Re: Es kann nicht bewiesen werden, daß Gaeta die letzte Flucht war (Schauungen & Prophezeiungen)

Eyspfeil @, Vorort Stuttgart, Freitag, 10. Juli 2015, 20:38 (vor 1728 Tagen) @ Baldur3433 mal gelesen

Hallo Baldur!

"Hallo, Eyspfeil,

kürzlich kam im Fernsehen ein Bericht über den Kirchenstaat und Pius den Neunten, der 1848 aus dem Vatikan flüchten musste:

Während der europaweiten und auch im Kirchenstaat stattfindenden revolutionären Erhebungen von 1848 floh er, nachdem sein Ministerpräsident Pellegrino Rossi ermordet worden war, am 24. November mit den Kardinälen nach Gaeta an der Küste Neapel-Siziliens. Nach der Wahl zur verfassunggebenden Versammlung wurde am 9. Februar 1849 die kurzlebige Römische Republik ausgerufen, die durch ein Triumvirat unter Mitwirkung des radikaldemokratischen Revolutionärs Giuseppe Mazzini geleitet wurde. Bereits am 3. Juli 1849 wurde die Republik von französischen und spanischen Interventionstruppen militärisch niedergeschlagen. Pius IX. kehrte erst im Frühjahr 1850 nach Rom zurück.
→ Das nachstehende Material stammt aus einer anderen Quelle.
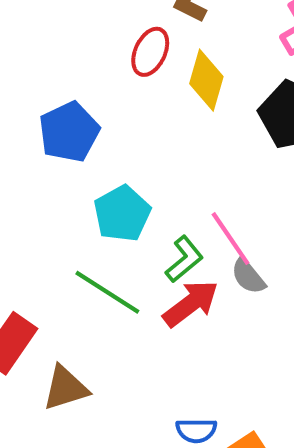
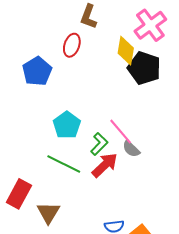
yellow diamond: (206, 80) -> (126, 51), moved
blue pentagon: (69, 132) -> (37, 71), moved
brown triangle: (65, 388) -> (48, 213), turned -35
Er war wohl Don Bosco eng verbunden:

Pius IX. unterstützte Don Bosco bei der Gründung seiner Salesianer, weshalb man Pius IX. auch „Don Boscos Papst” nennt.[3] Ebenso unterstützte Pius IX. die Gründung der Ordensgemeinschaft der Oblaten des hl. Franz von Sales durch den französischen Priester Louis Brisson, die er 1875 anerkannte."

Moment mal! Erstens beschreibt Pfarrer Busch (also Don Bosco) eine Papstflucht, die
jediglich 200 Tage dauert. Das Gaeta-Exil Pius des IX. hingegen dauerte dauerte rund
500 Tage:

"Vom Beginn der Verbannung bis zum Gesang des Te Deum erhebt sich die Sonne 200 mal, Die ganze Zeit, die in der Erfüllung der Dinge vergeht, entspricht 400 Erhebungen der Sonne."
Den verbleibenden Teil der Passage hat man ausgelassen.